- **Your task**
Pictures excluded, output the lines of the data below between the one holding "cople de CPVC" and the one holding "me te richten", inclusive, exactly as they stand.

- **Dataset entries**

......

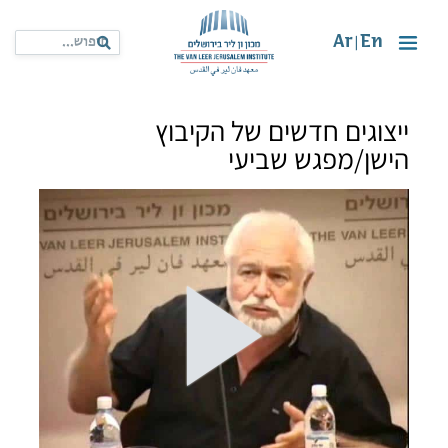
Ar
En
|
ייצוגים חדשים של הקיבוץ
הישן/מפגש שביעי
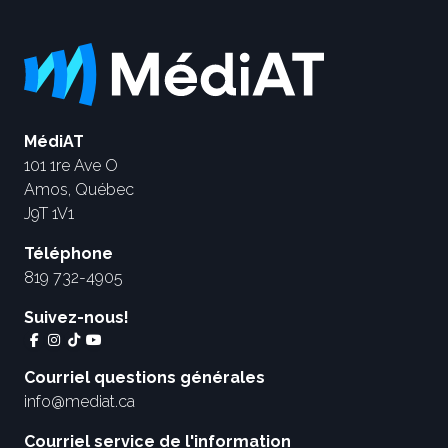
MédiAT
101 1re Ave O
Amos, Québec
J9T 1V1
Téléphone
819 732-4905
Suivez-nous!
Courriel questions générales
info@mediat.ca
Courriel service de l'information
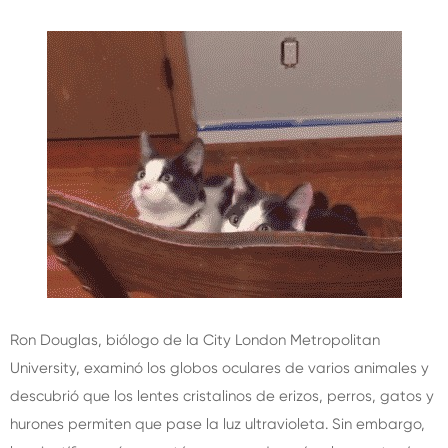
Ron Douglas, biólogo de la City London Metropolitan
University, examinó los globos oculares de varios animales y
descubrió que los lentes cristalinos de erizos, perros, gatos y
hurones permiten que pase la luz ultravioleta. Sin embargo,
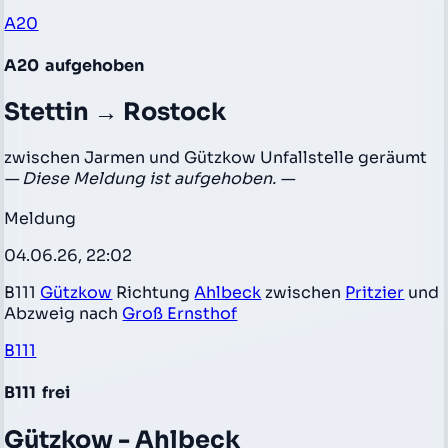
A20
A20
aufgehoben
Stettin → Rostock
zwischen Jarmen und Gützkow Unfallstelle geräumt
— Diese Meldung ist aufgehoben. —
Meldung
04.06.26, 22:02
B111
Gützkow
Richtung
Ahlbeck
zwischen
Pritzier
und
Abzweig nach
Groß Ernsthof
B111
B111
frei
Gützkow - Ahlbeck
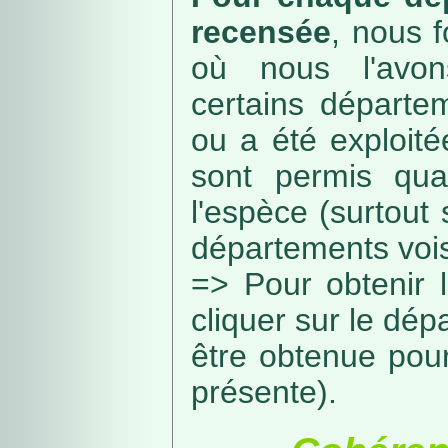
recensée
, nous f
où nous l'avon
certains départe
ou a été exploité
sont permis qua
l'espèce (surtout
départements vois
=> Pour obtenir l
cliquer sur le dép
être obtenue pou
présente).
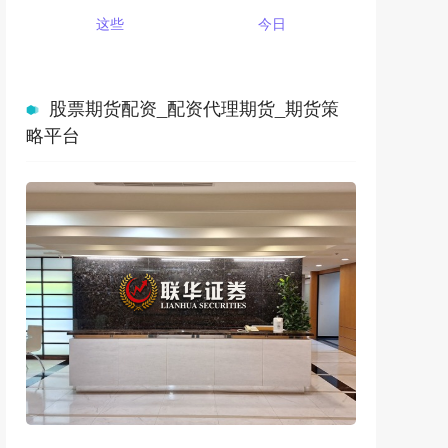
这些
今日
股票期货配资_配资代理期货_期货策
略平台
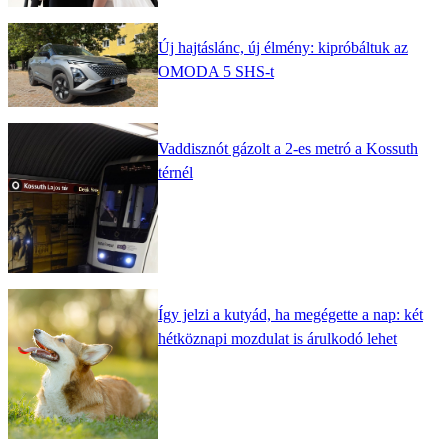
Új hajtáslánc, új élmény: kipróbáltuk az
OMODA 5 SHS-t
Vaddisznót gázolt a 2-es metró a Kossuth
térnél
Így jelzi a kutyád, ha megégette a nap: két
hétköznapi mozdulat is árulkodó lehet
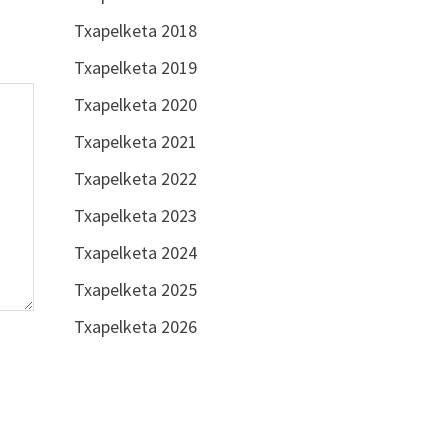
Txapelketa 2018
Txapelketa 2019
Txapelketa 2020
Txapelketa 2021
Txapelketa 2022
Txapelketa 2023
Txapelketa 2024
Txapelketa 2025
Txapelketa 2026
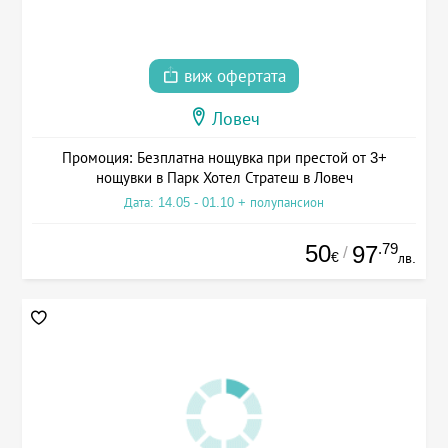
виж офертата
Ловеч
Промоция: Безплатна нощувка при престой от 3+
нощувки в Парк Хотел Стратеш в Ловеч
Дата: 14.05 - 01.10 + полупансион
50
.79
97
/
€
лв.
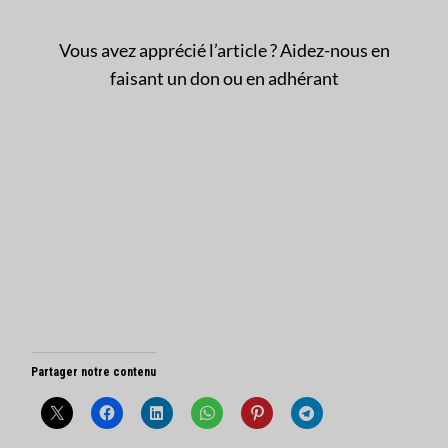
Vous avez apprécié l’article ? Aidez-nous en
faisant un don ou en adhérant
Partager notre contenu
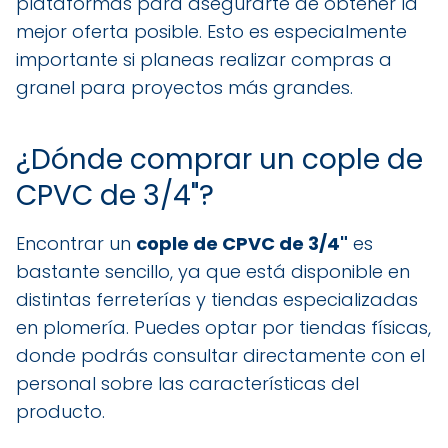
plataformas para asegurarte de obtener la
mejor oferta posible. Esto es especialmente
importante si planeas realizar compras a
granel para proyectos más grandes.
¿Dónde comprar un cople de
CPVC de 3/4"?
Encontrar un
cople de CPVC de 3/4"
es
bastante sencillo, ya que está disponible en
distintas ferreterías y tiendas especializadas
en plomería. Puedes optar por tiendas físicas,
donde podrás consultar directamente con el
personal sobre las características del
producto.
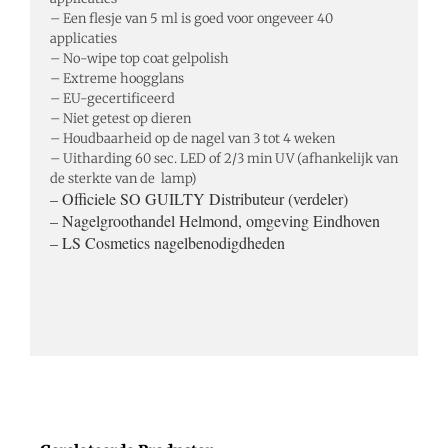
– Een flesje van 5 ml is goed voor ongeveer 40
applicaties
– No-wipe top coat gelpolish
– Extreme hoogglans
– EU-gecertificeerd
– Niet getest op dieren
– Houdbaarheid op de nagel van 3 tot 4 weken
– Uitharding 60 sec. LED of 2/3 min UV (afhankelijk van
de sterkte van de lamp)
– Officiele SO GUILTY Distributeur (verdeler)
– Nagelgroothandel Helmond, omgeving Eindhoven
– LS Cosmetics nagelbenodigdheden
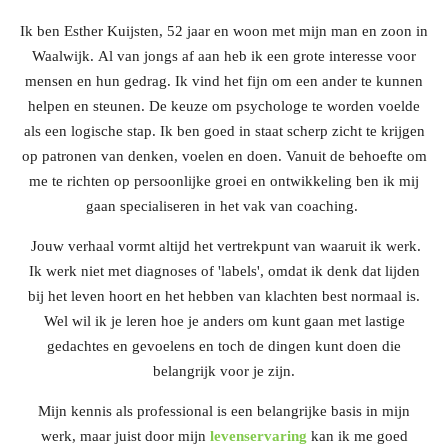
Ik ben Esther Kuijsten, 52 jaar en woon met mijn man en zoon in
Waalwijk. Al van jongs af aan heb ik een grote interesse voor
mensen en hun gedrag. Ik vind het fijn om een ander te kunnen
helpen en steunen. De keuze om psychologe te worden voelde
als een logische stap. Ik ben goed in staat scherp zicht te krijgen
op patronen van denken, voelen en doen. Vanuit de behoefte om
me te richten op persoonlijke groei en ontwikkeling ben ik mij
gaan specialiseren in het vak van
coaching.
Jouw verhaal vormt altijd het vertrekpunt van waaruit ik werk.
Ik werk niet met diagnoses of 'labels', omdat ik denk dat lijden
bij het leven hoort en het hebben van klachten best normaal is.
Wel wil ik je leren hoe je anders om kunt gaan met lastige
gedachtes en gevoelens en toch de dingen kunt doen die
belangrijk voor je zijn.
Mijn kennis als professional is een belangrijke basis in mijn
werk, maar juist door mijn
levenservaring
kan ik me goed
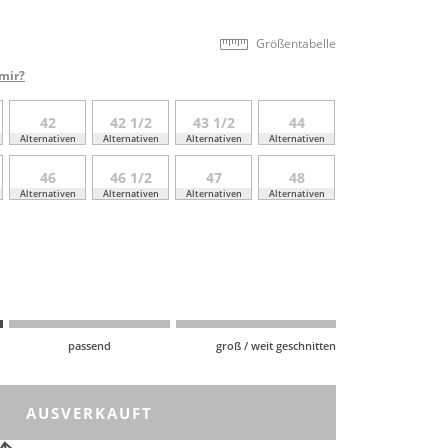
Größentabelle
mir?
42
42 1/2
43 1/2
44
Alternativen
Alternativen
Alternativen
Alternativen
46
46 1/2
47
48
Alternativen
Alternativen
Alternativen
Alternativen
passend
groß / weit geschnitten
AUSVERKAUFT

......

- **Result of this task**
cople de CPVC de 3/4"
es
bastante sencillo, ya que está disponible en
distintas ferreterías y tiendas especializadas
en plomería. Puedes optar por tiendas físicas,
donde podrás consultar directamente con el
personal sobre las características del
producto.
– Een flesje van 5 ml is goed voor ongeveer 40
applicaties
– No-wipe top coat gelpolish
– Extreme hoogglans
– EU-gecertificeerd
– Niet getest op dieren
– Houdbaarheid op de nagel van 3 tot 4 weken
– Uitharding 60 sec. LED of 2/3 min UV (afhankelijk van
de sterkte van de lamp)
– Officiele SO GUILTY Distributeur (verdeler)
– Nagelgroothandel Helmond, omgeving Eindhoven
– LS Cosmetics nagelbenodigdheden
Ik ben Esther Kuijsten, 52 jaar en woon met mijn man en zoon in
Waalwijk. Al van jongs af aan heb ik een grote interesse voor
mensen en hun gedrag. Ik vind het fijn om een ander te kunnen
helpen en steunen. De keuze om psychologe te worden voelde
als een logische stap. Ik ben goed in staat scherp zicht te krijgen
op patronen van denken, voelen en doen. Vanuit de behoefte om
me te richten op persoonlijke groei en ontwikkeling ben ik mij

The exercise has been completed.